Will Hong Kong Continue Defend its Dollar Peg?

The US dollar has seen robust appreciation since the start of the year, after the Federal Reserve took the lead in adopting hawkish monetary policy to contain a prolonged episode of breakneck inflation unforeseen by its senior officials.  

The rapid appreciation of the dollar is highly disruptive for international markets and can cause immense pain for emerging economies. This is most particularly the case for developing nations that have borrowed copiously in the US dollar, as the weight of their debt burden further increases whenever the greenback appreciates.   

The rising value of the US dollar also has the potential to create problems for any economies that have pegged their own currencies to the greenback.  

This is because in order to maintain the peg, central banks need to tether their monetary policy decisions to those of the US Fed.
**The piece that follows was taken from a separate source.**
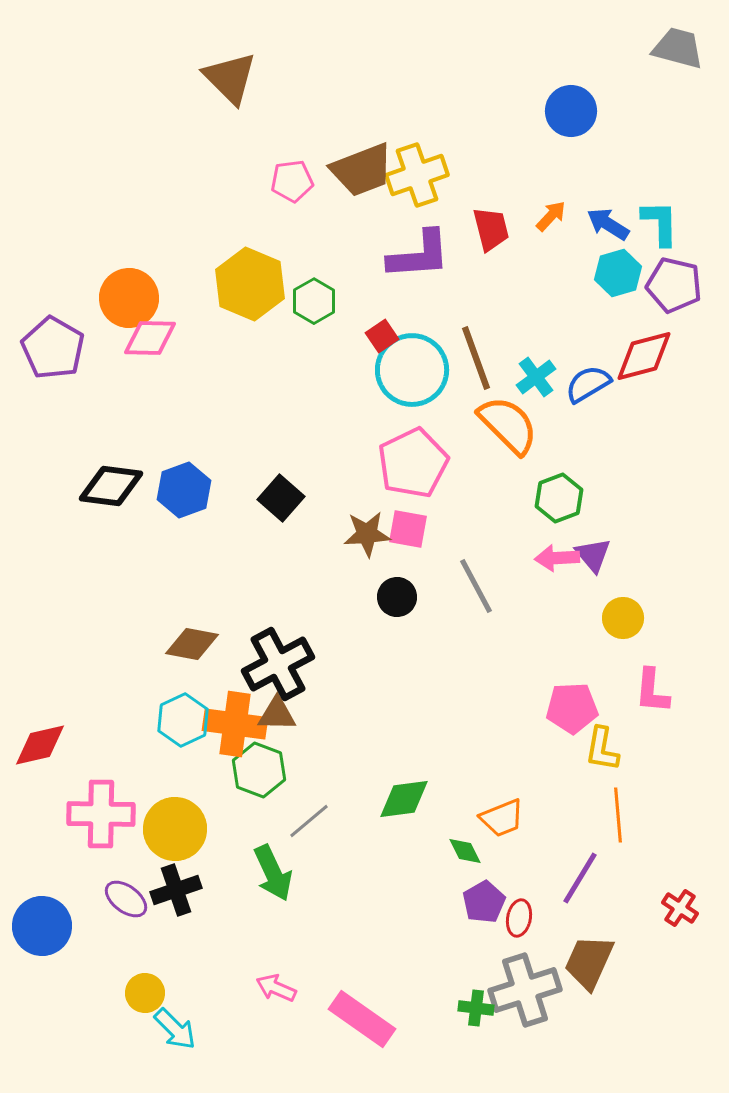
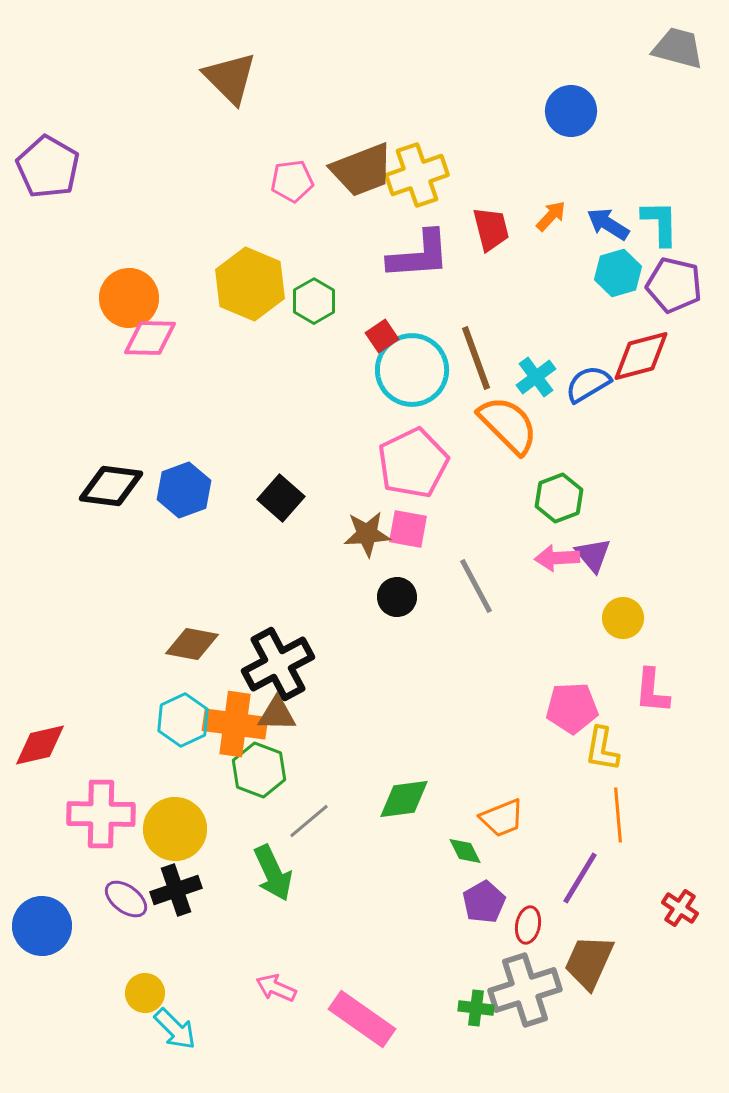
purple pentagon at (53, 348): moved 5 px left, 181 px up
red diamond at (644, 356): moved 3 px left
red ellipse at (519, 918): moved 9 px right, 7 px down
The Fed’s monetary policy decisions may be completely unsuited to local economic circumstances however, and can even run contrary to their interests.   
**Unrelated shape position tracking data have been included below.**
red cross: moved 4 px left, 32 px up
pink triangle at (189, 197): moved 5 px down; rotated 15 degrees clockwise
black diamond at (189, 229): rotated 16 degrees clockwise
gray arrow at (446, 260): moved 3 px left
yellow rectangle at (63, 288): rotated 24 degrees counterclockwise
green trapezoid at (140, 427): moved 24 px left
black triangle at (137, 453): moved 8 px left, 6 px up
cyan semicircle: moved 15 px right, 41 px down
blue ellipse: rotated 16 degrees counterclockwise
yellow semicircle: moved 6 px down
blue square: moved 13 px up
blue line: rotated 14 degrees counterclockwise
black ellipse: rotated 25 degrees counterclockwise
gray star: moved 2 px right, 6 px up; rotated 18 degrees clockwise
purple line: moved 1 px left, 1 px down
Such may be the case right now in the financial hub of Hong Kong, which since 1983 has implemented a linked exchange rate system to keep the Hong Kong dollar in a range of HK$7.75 to HK$7.85 to the US dollar.   
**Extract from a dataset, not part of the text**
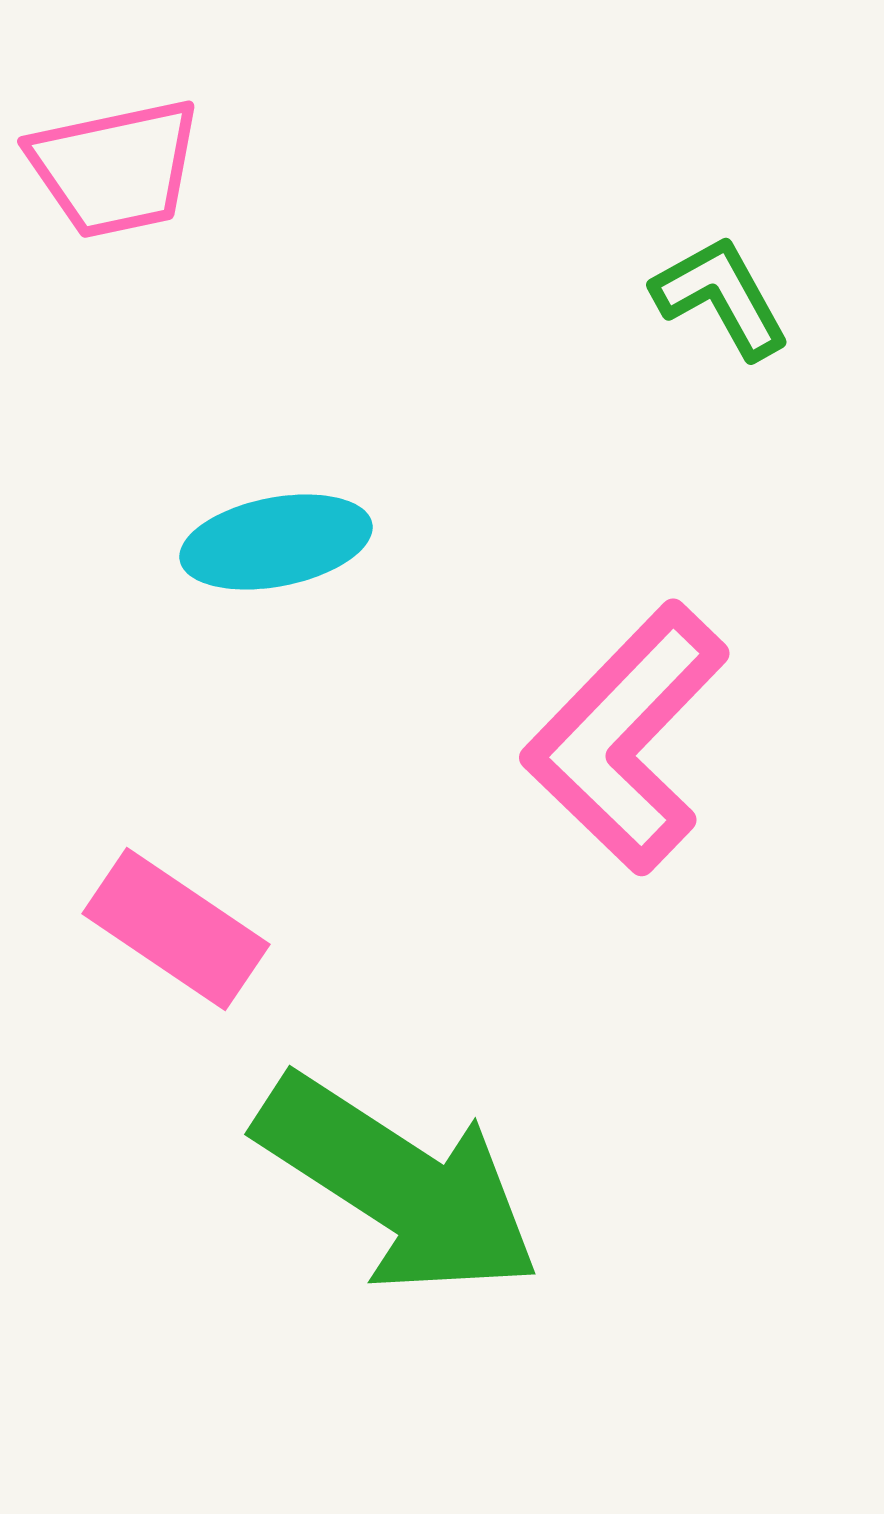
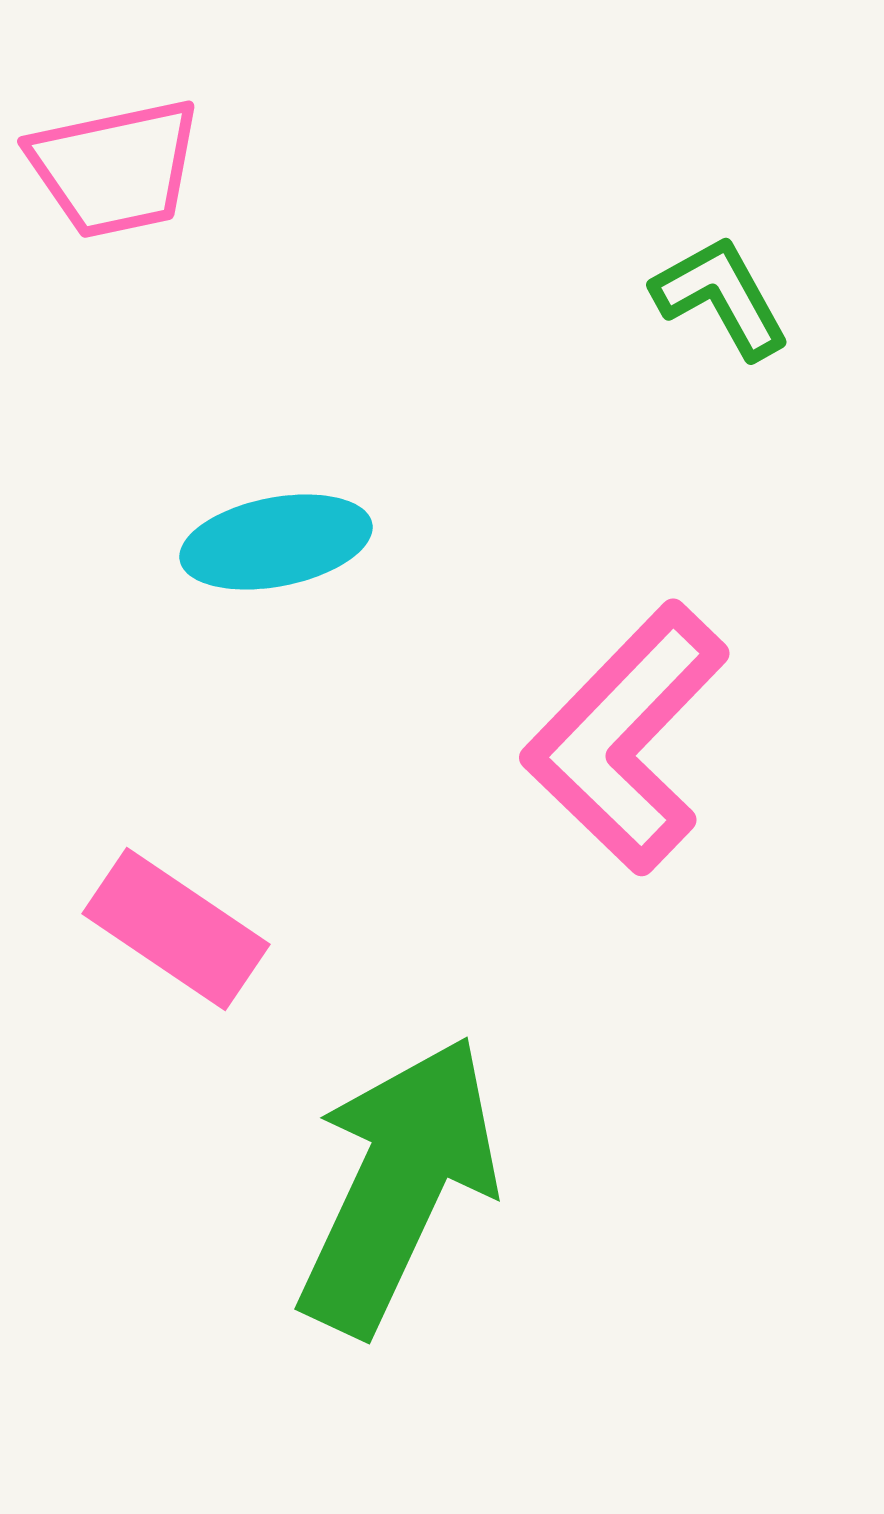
green arrow: rotated 98 degrees counterclockwise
In order to maintain the peg and match the monetary policy decisions of the Fed, the Hong Kong Monetary Authority (HKMA) is raising interest rates and reducing liquidity in the onshore banking system by buying up Hong Kong dollars.   

At present, however, the Hong Kong economy is in a completely different set of circumstances compared to the US. While the US has battled breakneck inflation since the start of the year, Hong Kong’s composite consumer price index climbed by a mere 1.9% YoY in August. YoY inflation in Hong Kong did leap to 4.1% in September, but it still remains well below US levels which continue to hover above 8%.  

Consequently, the HKMA is not subject to the same exigent need as the US Fed to crush inflation with interest rate hikes.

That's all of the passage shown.